BANGALORE, INDIA: The global meltdown has changed significantly the expectations from the India based offshore players. The large players during the recent boom times had got used to being pursued by clients and to some extent did not have to sell aggressively like the more nimble players. However, the meltdown now means that some of the large clients that were being serviced by various offshore players have actually either been acquired or have gone bankrupt and as a result their business is in itself in doubt, says Keshav R. Murugesh, president & chief operating officer of Syntel Inc. In a interview with Manu Sharma, Associate Editor of Cybermedia, he spoke on the impact of the global recession and how Syntel proposes to tackle the IT budget problems in India. Excerpts of the interview:
CIOL: Does your company propose to cut its IT budget for 2009? If yes by how much? Keshav Murugesh: Syntel is an IT services and KPO player offering globalised services to companies that look to build new business efficiencies or reduce their overall costs thru an offshore or global delivery model. Based on its own pipeline of business, Syntel will continue to invest strongly in its own IT infrastructure. Of course, we will be careful with how we direct our budgets focusing more on cost saving as opposed to discretionary projects.
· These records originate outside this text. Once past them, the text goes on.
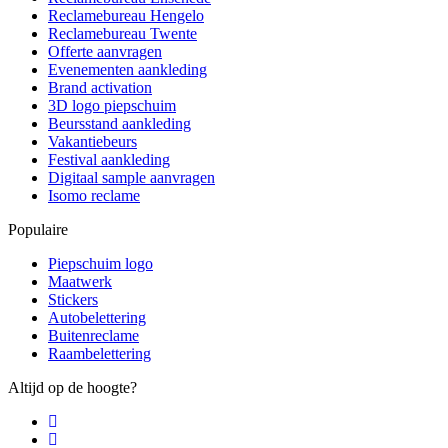
Reclamebureau Hengelo
Reclamebureau Twente
Offerte aanvragen
Evenementen aankleding
Brand activation
3D logo piepschuim
Beursstand aankleding
Vakantiebeurs
Festival aankleding
Digitaal sample aanvragen
Isomo reclame
Populaire
Piepschuim logo
Maatwerk
Stickers
Autobelettering
Buitenreclame
Raambelettering
Altijd op de hoogte?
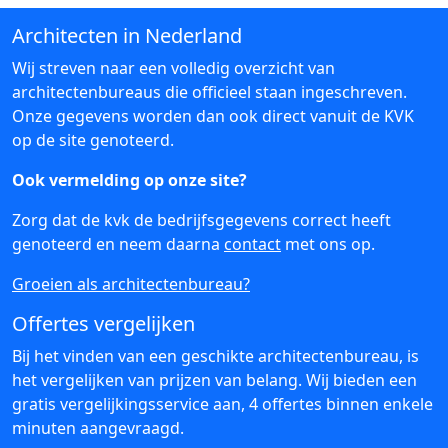
Architecten in Nederland
Wij streven naar een volledig overzicht van
architectenbureaus die officieel staan ingeschreven.
Onze gegevens worden dan ook direct vanuit de KVK
op de site genoteerd.
Ook vermelding op onze site?
Zorg dat de kvk de bedrijfsgegevens correct heeft
genoteerd en neem daarna
contact
met ons op.
Groeien als architectenbureau?
Offertes vergelijken
Bij het vinden van een geschikte architectenbureau, is
het vergelijken van prijzen van belang. Wij bieden een
gratis vergelijkingsservice aan, 4 offertes binnen enkele
minuten aangevraagd.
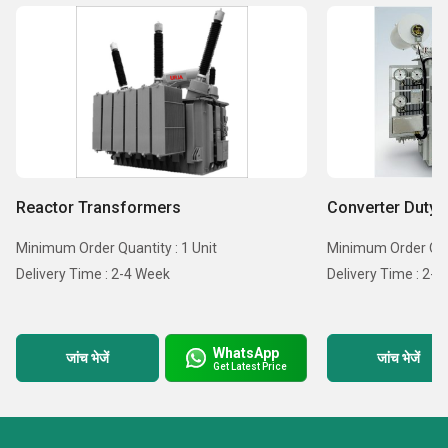
Reactor Transformers
Converter Duty 
Minimum Order Quantity : 1 Unit
Minimum Order Quan
Delivery Time : 2-4 Week
Delivery Time : 2-
WhatsApp
जांच भेजें
जांच भेजें
Get Latest Price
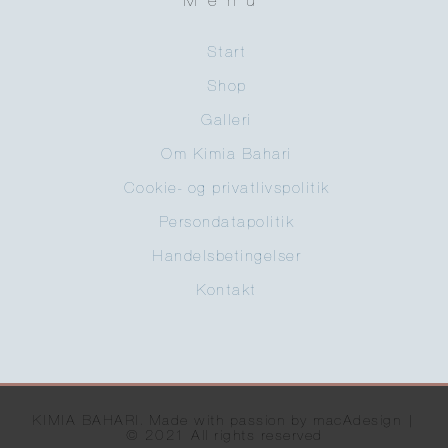
Menu
Start
Shop
Galleri
Om Kimia Bahari
Cookie- og privatlivspolitik
Persondatapolitik
Handelsbetingelser
Kontakt
KIMIA BAHARI. Made with passion by macAdesign |
© 2021 All rights reserved​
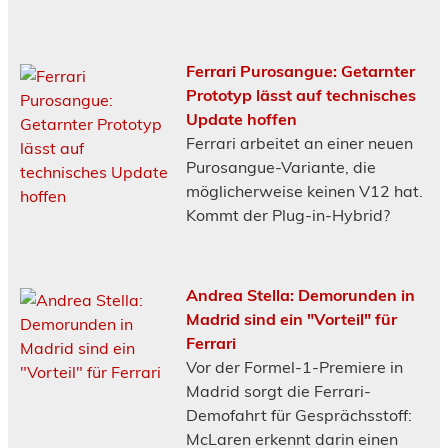
Ferrari Purosangue: Getarnter
Prototyp lässt auf technisches
Update hoffen
Ferrari arbeitet an einer neuen
Purosangue-Variante, die
möglicherweise keinen V12 hat.
Kommt der Plug-in-Hybrid?
Andrea Stella: Demorunden in
Madrid sind ein "Vorteil" für
Ferrari
Vor der Formel-1-Premiere in
Madrid sorgt die Ferrari-
Demofahrt für Gesprächsstoff:
McLaren erkennt darin einen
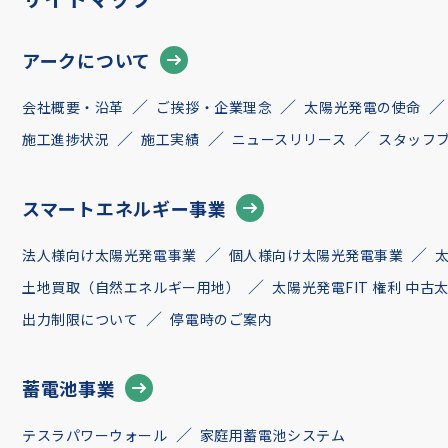
アークについて
会社概要・沿革
ご挨拶・企業理念
太陽光発電の使命
施工進捗状況
施工実績
ニュースリリース
スタッフ
スマートエネルギー事業
法人様向け太陽光発電事業
個人様向け太陽光発電事業
土地買取（自然エネルギー用地）
太陽光発電FIT 権利 中
出力制限について
停電時のご案内
蓄電池事業
テスラパワーウォール
家庭用蓄電池システム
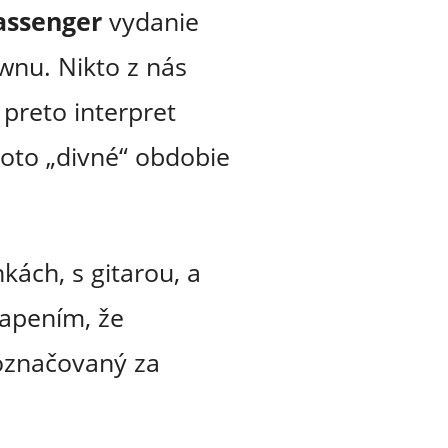
assenger
vydanie
wnu. Nikto z nás
 preto interpret
toto „divné“ obdobie
kách, s gitarou, a
apením, že
 označovaný za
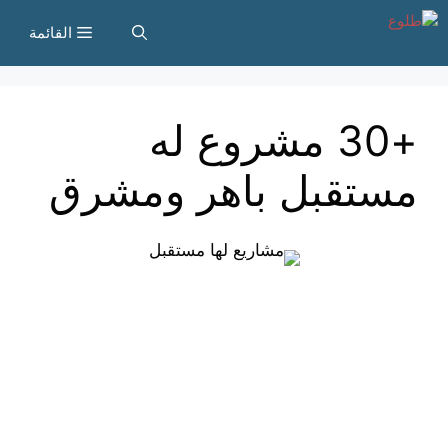
نتقل
القائمة
لى
لمحتوى
+30 مشروع له
مستقبل باهر ومشرق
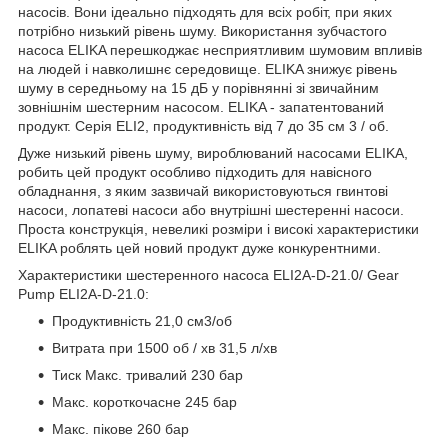
насосів. Вони ідеально підходять для всіх робіт, при яких
потрібно низький рівень шуму. Використання зубчастого
насоса ELIKA перешкоджає несприятливим шумовим впливів
на людей і навколишнє середовище. ELIKA знижує рівень
шуму в середньому на 15 дБ у порівнянні зі звичайним
зовнішнім шестерним насосом. ELIKA - запатентований
продукт. Серія ELI2, продуктивність від 7 до 35 см 3 / об.
Дуже низький рівень шуму, вироблюваний насосами ELIKA,
робить цей продукт особливо підходить для навісного
обладнання, з яким зазвичай використовуються гвинтові
насоси, лопатеві насоси або внутрішні шестеренні насоси.
Проста конструкція, невеликі розміри і високі характеристики
ELIKA роблять цей новий продукт дуже конкурентними.
Характеристики шестеренного насоса ELI2A-D-21.0/ Gear
Pump ELI2A-D-21.0:
Продуктивність 21,0 см3/об
Витрата при 1500 об / хв 31,5 л/хв
Тиск Макс. тривалий 230 бар
Макс. короткочасне 245 бар
Макс. пікове 260 бар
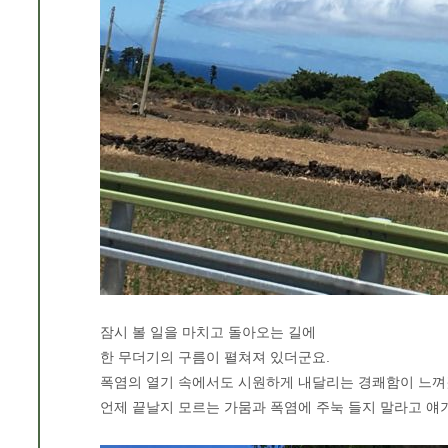
잠시 볼 일을 마치고 돌아오는 길에
한 무더기의 구름이 펼쳐져 있더군요.
폭염의 열기 속에서도 시원하게 내달리는 경쾌함이 느껴
언제 끝날지 모르는 가뭄과 폭염에 주눅 들지 말라고 얘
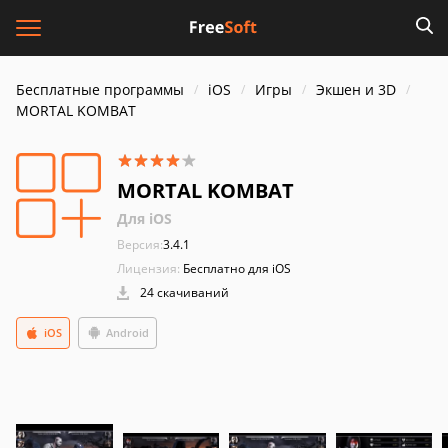
Бесплатные программы
iOS
Игры
Экшен и 3D
MORTAL KOMBAT
MORTAL KOMBAT
Для iOS
Версия:
3.4.1
Лицензия:
Бесплатно для iOS
24 скачиваний
iOS
Android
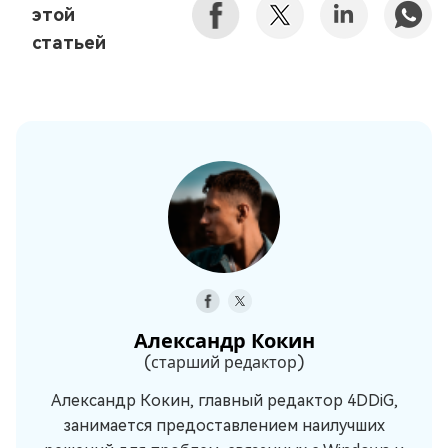
этой
статьей
Александр Кокин
(старший редактор)
Александр Кокин, главный редактор 4DDiG,
занимается предоставлением наилучших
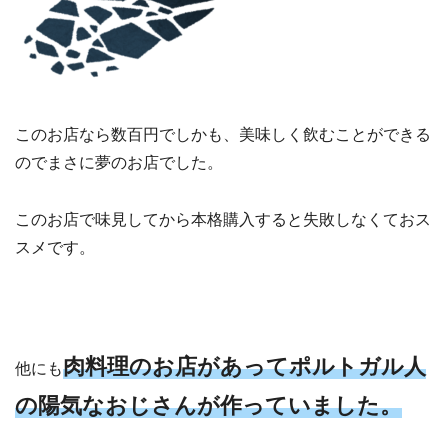
このお店なら数百円でしかも、美味しく飲むことができる
のでまさに夢のお店でした。
このお店で味見してから本格購入すると失敗しなくておス
スメです。
肉料理のお店があってポルトガル人
他にも
の陽気なおじさんが作っていました。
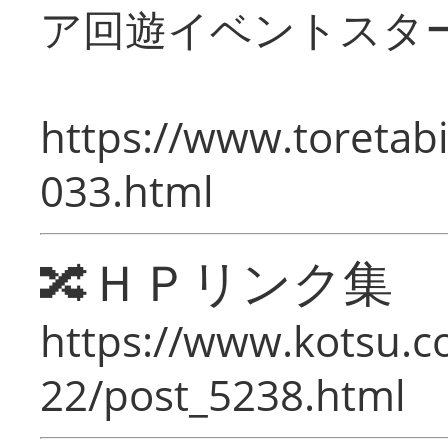
ア回遊イベントスタ
https://www.toretabi
033.html
🔀ＨＰリンク集
https://www.kotsu.c
22/post_5238.html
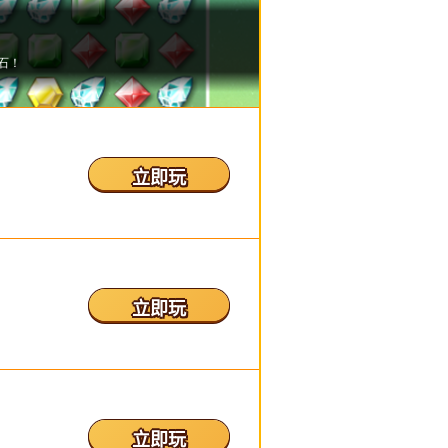
立即玩
立即玩
立即玩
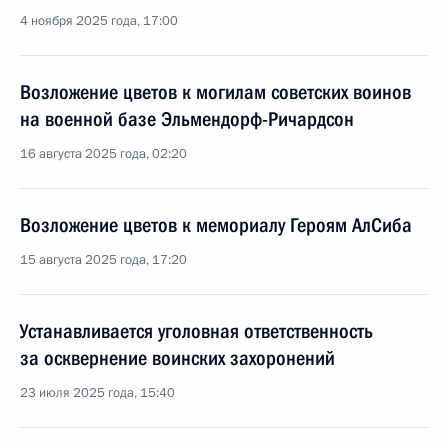
4 ноября 2025 года, 17:00
Возложение цветов к могилам советских воинов
на военной базе Эльмендорф-Ричардсон
16 августа 2025 года, 02:20
Возложение цветов к мемориалу Героям АлСиба
15 августа 2025 года, 17:20
Устанавливается уголовная ответственность
за осквернение воинских захоронений
23 июля 2025 года, 15:40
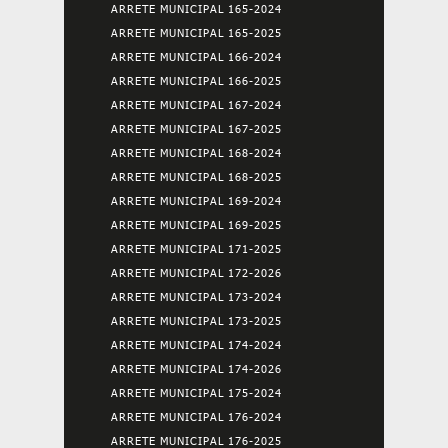
ARRETE MUNICIPAL 165-2024
ARRETE MUNICIPAL 165-2025
ARRETE MUNICIPAL 166-2024
ARRETE MUNICIPAL 166-2025
ARRETE MUNICIPAL 167-2024
ARRETE MUNICIPAL 167-2025
ARRETE MUNICIPAL 168-2024
ARRETE MUNICIPAL 168-2025
ARRETE MUNICIPAL 169-2024
ARRETE MUNICIPAL 169-2025
ARRETE MUNICIPAL 171-2025
ARRETE MUNICIPAL 172-2026
ARRETE MUNICIPAL 173-2024
ARRETE MUNICIPAL 173-2025
ARRETE MUNICIPAL 174-2024
ARRETE MUNICIPAL 174-2026
ARRETE MUNICIPAL 175-2024
ARRETE MUNICIPAL 176-2024
ARRETE MUNICIPAL 176-2025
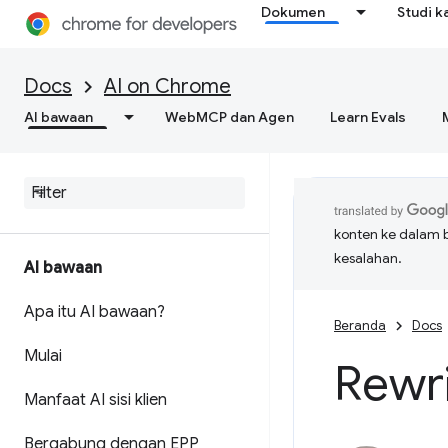
Dokumen
Studi k
Docs
AI on Chrome
AI bawaan
WebMCP dan Agen
Learn Evals
konten ke dalam 
kesalahan.
AI bawaan
Apa itu AI bawaan?
Beranda
Docs
Mulai
Rewri
Manfaat AI sisi klien
Bergabung dengan EPP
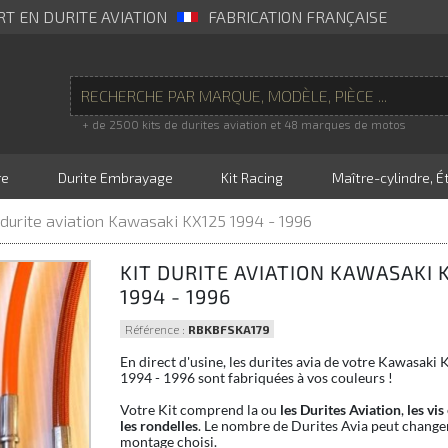
RT EN DURITE AVIATION
FABRICATION FRANÇAISE
+ de 2500 kits de durites aviation et 48 marques de motos
re
Durite Embrayage
Kit Racing
Maître-cylindre, Ét
 durite aviation Kawasaki KX125 1994 - 1996
KIT DURITE AVIATION KAWASAKI 
1994 - 1996
Référence :
RBKBFSKA179
En direct d'usine, les durites avia de votre Kawasaki
1994 - 1996 sont fabriquées à vos couleurs !
Votre Kit comprend la ou
les Durites Aviation
,
les vis
les rondelles
. Le nombre de Durites Avia peut changer
montage choisi.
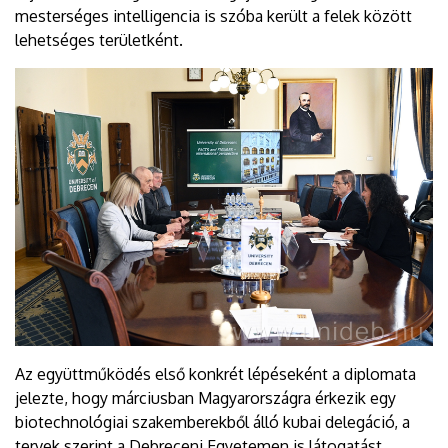
mesterséges intelligencia is szóba került a felek között
lehetséges területként.
Az együttműködés első konkrét lépéseként a diplomata
jelezte, hogy márciusban Magyarországra érkezik egy
biotechnológiai szakemberekből álló kubai delegáció, a
tervek szerint a Debreceni Egyetemen is látogatást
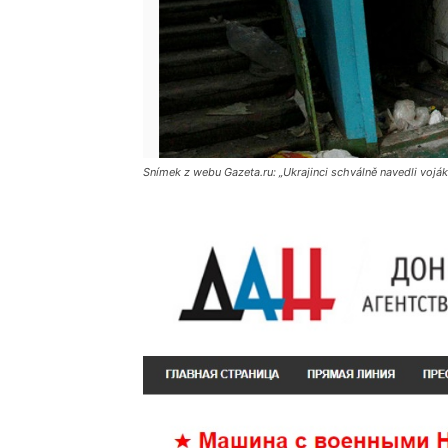
Snímek z webu Gazeta.ru: „Ukrajinci schválně navedli vojá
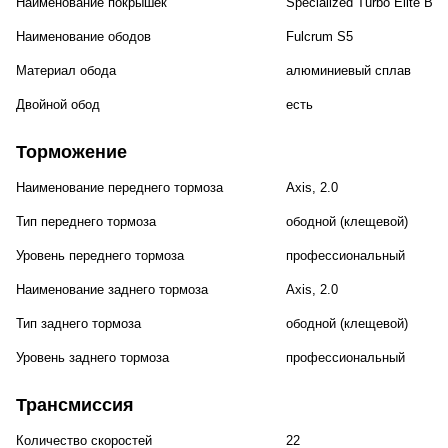
Наименование покрышек
Specialized Turbo Elite Bla
Наименование ободов
Fulcrum S5
Материал обода
алюминиевый сплав
Двойной обод
есть
Торможение
Наименование переднего тормоза
Axis, 2.0
Тип переднего тормоза
ободной (клещевой)
Уровень переднего тормоза
профессиональный
Наименование заднего тормоза
Axis, 2.0
Тип заднего тормоза
ободной (клещевой)
Уровень заднего тормоза
профессиональный
Трансмиссия
Количество скоростей
22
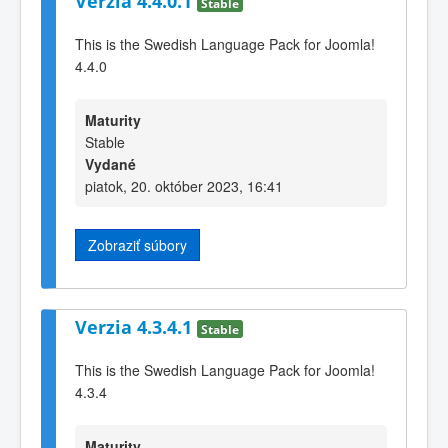
Verzia 4.4.0.1
Stable
This is the Swedish Language Pack for Joomla!
4.4.0
Maturity
Stable
Vydané
piatok, 20. október 2023, 16:41
Zobraziť súbory
Verzia 4.3.4.1
Stable
This is the Swedish Language Pack for Joomla!
4.3.4
Maturity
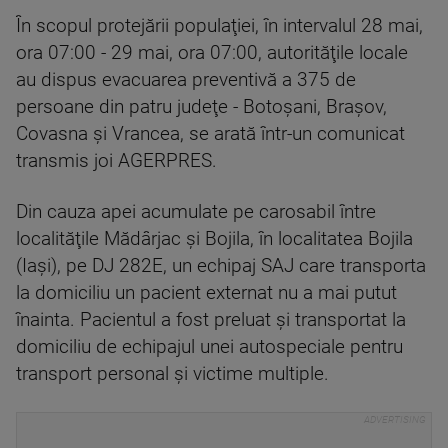
În scopul protejării populaţiei, în intervalul 28 mai,
ora 07:00 - 29 mai, ora 07:00, autorităţile locale
au dispus evacuarea preventivă a 375 de
persoane din patru judeţe - Botoşani, Braşov,
Covasna şi Vrancea, se arată într-un comunicat
transmis joi AGERPRES.
Din cauza apei acumulate pe carosabil între
localităţile Mădârjac şi Bojila, în localitatea Bojila
(Iaşi), pe DJ 282E, un echipaj SAJ care transporta
la domiciliu un pacient externat nu a mai putut
înainta. Pacientul a fost preluat şi transportat la
domiciliu de echipajul unei autospeciale pentru
transport personal şi victime multiple.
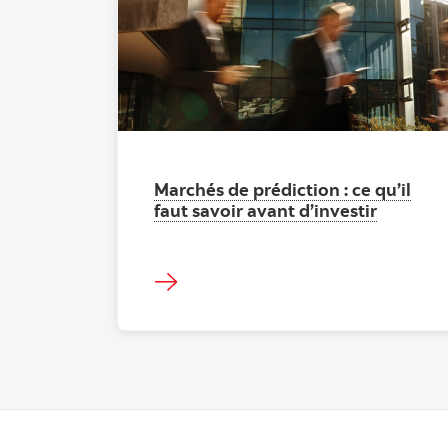
"" ""
Marchés de prédiction : ce qu’il
faut savoir avant d’investir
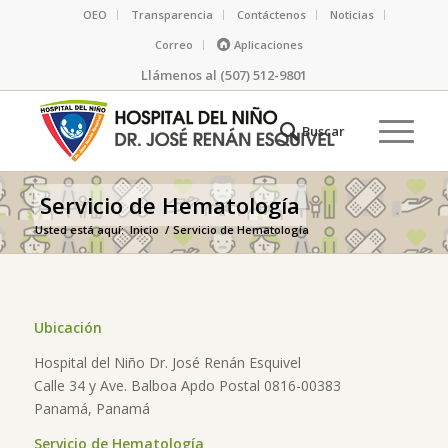
OEO
Transparencia
Contáctenos
Noticias
Correo
Aplicaciones
Llámenos al (507) 512-9801
Servicio de Hematología
Usted está aquí:
Inicio
/
Servicio de Hematología
Ubicación
Hospital del Niño Dr. José Renán Esquivel
Calle 34 y Ave. Balboa Apdo Postal 0816-00383
Panamá, Panamá
Servicio de Hematología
CIOL: How much of IT work is outsourced in your organization? KM: Very little is outsourced. Desktop and hardware support is one area where we work with vendors. CIOL: Would you still go ahead with the outsourcing works during these hard times? KM: We would still continue our current practices as what is outsourced is not core to Syntel's portfolio of services. We access these services in an efficient and cost effective manner already from vendors and the overall spend on outsourced services is very low. We are fiscally very responsible in our day-to-day running of the company whether there is recession or not. CIOL: What steps do you see companies taking to help during this crisis? KM: The sales cycles would also have definitely increased as the survivors prepare for recessionary times and look to get "more bank for the buck." Also I would expect that discretionary spending would give way to cost saving projects in this environment. On the positive side, the need to save more cost and harness more efficiencies would actually push more of the uninitiated to experience offshore IT and KPO services and this is a big opportunity for firms that are flexible, nimble and responsive. Clients will need to have their hands held while they go thru this process and the Tier 2 firms have the biggest opportunity. Firms like Lehman now have been absorbed into three other firms and there is now the opportunity to pursue three clients against one earlier.